Search code examples
pythonpandasobjectpickle

Save/load pandas dataframe with custom attributes


I have a pandas.DataFrame to which I've appended a some meta information, in the form of an attribute. I'd like to save/restore df with this in tact, but it gets erased in the saving process:

import pandas as pd
from sklearn import datasets
iris = datasets.load_iris()
df = pd.DataFrame(iris.data, columns=iris.feature_names)

df.my_attribute = 'can I recover this attribute after saving?'
df.to_pickle('test.pkl')
new_df = pd.read_pickle('test.pkl')
new_df.my_attribute

# AttributeError: 'DataFrame' object has no attribute 'my_attribute'

Other file formats appear to be worse: csv and json discard type, index or column information if you're not careful. Maybe create a new class that extends DataFrame? Open to ideas.


Solution

  • There is no universal, or anything close-to, standard here, but there are a few options

    1) General advice - I'd wouldn't use pickle for anything but the shortest of terms serialization (like <1 day)
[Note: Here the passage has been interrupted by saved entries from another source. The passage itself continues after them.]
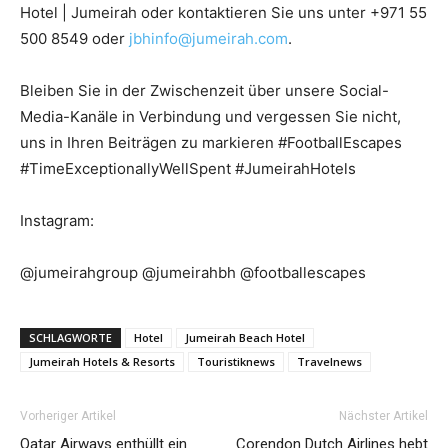
Hotel | Jumeirah oder kontaktieren Sie uns unter +971 55
500 8549 oder
jbhinfo@jumeirah.com
.
Bleiben Sie in der Zwischenzeit über unsere Social-
Media-Kanäle in Verbindung und vergessen Sie nicht,
uns in Ihren Beiträgen zu markieren #FootballEscapes
#TimeExceptionallyWellSpent #JumeirahHotels
Instagram:
@jumeirahgroup @jumeirahbh @footballescapes
SCHLAGWORTE
Hotel
Jumeirah Beach Hotel
Jumeirah Hotels & Resorts
Touristiknews
Travelnews
Vorheriger Artikel
Nächster Artikel
Qatar Airways enthüllt ein
Corendon Dutch Airlines hebt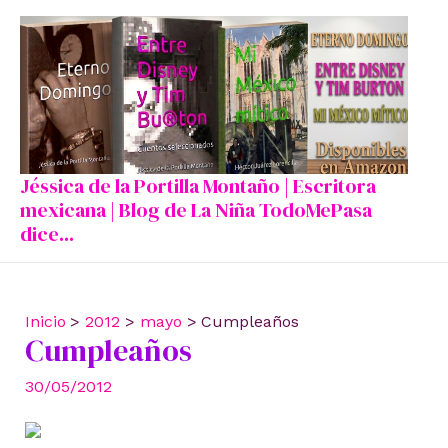
Ir
al
contenido
Jéssica de la Portilla Montaño | Escritora
mexicana | Blog de La Niña TodoMePasa
dice...
Inicio
2012
mayo
Cumpleaños
Cumpleaños
30/05/2012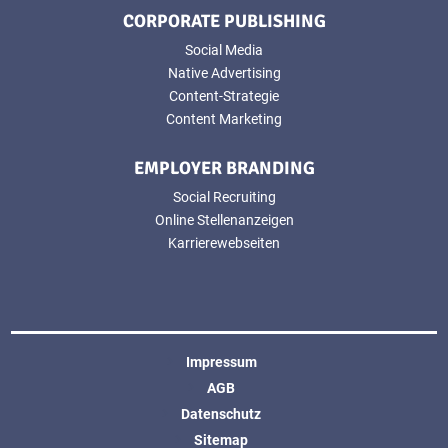
CORPORATE PUBLISHING
Social Media
Native Advertising
Content-Strategie
Content Marketing
EMPLOYER BRANDING
Social Recruiting
Online Stellenanzeigen
Karrierewebseiten
Impressum
AGB
Datenschutz
Sitemap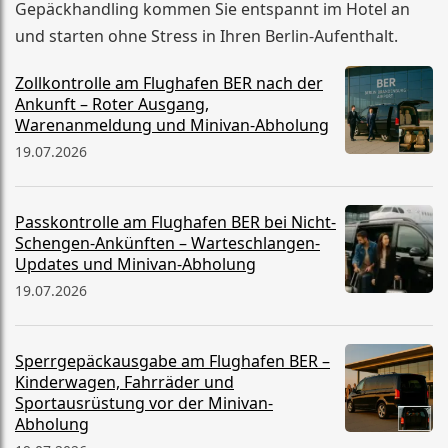
Gepäckhandling kommen Sie entspannt im Hotel an
und starten ohne Stress in Ihren Berlin-Aufenthalt.
Zollkontrolle am Flughafen BER nach der
Ankunft – Roter Ausgang,
Warenanmeldung und Minivan-Abholung
19.07.2026
Passkontrolle am Flughafen BER bei Nicht-
Schengen-Ankünften – Warteschlangen-
Updates und Minivan-Abholung
19.07.2026
Sperrgepäckausgabe am Flughafen BER –
Kinderwagen, Fahrräder und
Sportausrüstung vor der Minivan-
Abholung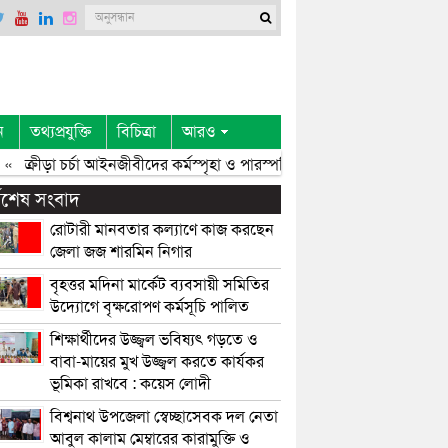
ন
তথ্যপ্রযুক্তি
বিচিত্রা
আরও
«
ক্রীড়া চর্চা আইনজীবীদের কর্মস্পৃহা ও পারস্পরিক সৌহার্দ্য বৃদ্ধি করে: এমপি 
্বশেষ সংবাদ
রোটারী মানবতার কল্যাণে কাজ করছেন
জেলা জজ শারমিন নিগার
বৃহত্তর মদিনা মার্কেট ব্যবসায়ী সমিতির
উদ্যোগে বৃক্ষরোপণ কর্মসূচি পালিত
শিক্ষার্থীদের উজ্জ্বল ভবিষ্যৎ গড়তে ও
বাবা-মায়ের মুখ উজ্জ্বল করতে কার্যকর
ভূমিকা রাখবে : কয়েস লোদী
বিশ্বনাথ উপজেলা স্বেচ্ছাসেবক দল নেতা
আবুল কালাম মেম্বারের কারামুক্তি ও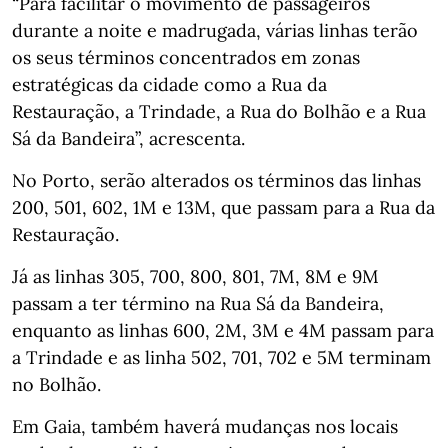
“Para facilitar o movimento de passageiros
durante a noite e madrugada, várias linhas terão
os seus términos concentrados em zonas
estratégicas da cidade como a Rua da
Restauração, a Trindade, a Rua do Bolhão e a Rua
Sá da Bandeira”, acrescenta.
No Porto, serão alterados os términos das linhas
200, 501, 602, 1M e 13M, que passam para a Rua da
Restauração.
Já as linhas 305, 700, 800, 801, 7M, 8M e 9M
passam a ter término na Rua Sá da Bandeira,
enquanto as linhas 600, 2M, 3M e 4M passam para
a Trindade e as linha 502, 701, 702 e 5M terminam
no Bolhão.
Em Gaia, também haverá mudanças nos locais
    2) Arbitrary metadata can be packed into two of the binary formats pandas supports, msgpack and HDF5, granted in an ad-hoc way. You could also do this we CSV, etc, but it becomes even more ad-hoc.

    # msgpack
    data = {'df': df, 'my_attribute': df.my_attribute}
    pd.to_msgpack('tmp.msg', data)
    pd.read_msgpack('tmp.msg')['my_attribute']
    # Out[70]: 'can I recover this attribute after saving?'
    
    # hdf
    with pd.HDFStore('tmp.h5') as store:
        store.put('df', df)
        store.get_storer('df').attrs.my_attribute = df.my_attribute    
    with pd.HDFStore('tmp.h5') as store:
        df = store.get('df')
        df.my_attribute = store.get_storer('df').attrs.my_attribute
    
    df.my_attribute
    Out[79]: 'can I recover this attribute after saving?'
    

    3) xarray, which is a n-d extension of pandas support storing to the NetCDF file format, which has a more built-in notion of metadata

    import xarray
    ds = xarray.Dataset.from_dataframe(df)
    ds.attrs['my_attribute'] = df.my_attribute
    
    ds.to_netcdf('test.cdf')
    ds = xarray.open_dataset('test.cdf')
    ds
    Out[8]: 
    <xarray.Dataset>
    Dimensions:            (index: 150)
    Coordinates:
      * index              (index) int64 0 1 2 3 4 5 6 7 8 9 10 11 12 13 14 15 ...
    Data variables:
        sepal length (cm)  (index) float64 5.1 4.9 4.7 4.6 5.0 5.4 4.6 5.0 4.4 ...
        sepal width (cm)   (index) float64 3.5 3.0 3.2 3.1 3.6 3.9 3.4 3.4 2.9 ...
        petal length (cm)  (index) float64 1.4 1.4 1.3 1.5 1.4 1.7 1.4 1.5 1.4 ...
        petal width (cm)   (index) float64 0.2 0.2 0.2 0.2 0.2 0.4 0.3 0.2 0.2 ...
    Attributes:
        my_attribute:  can I recover this attribute after saving?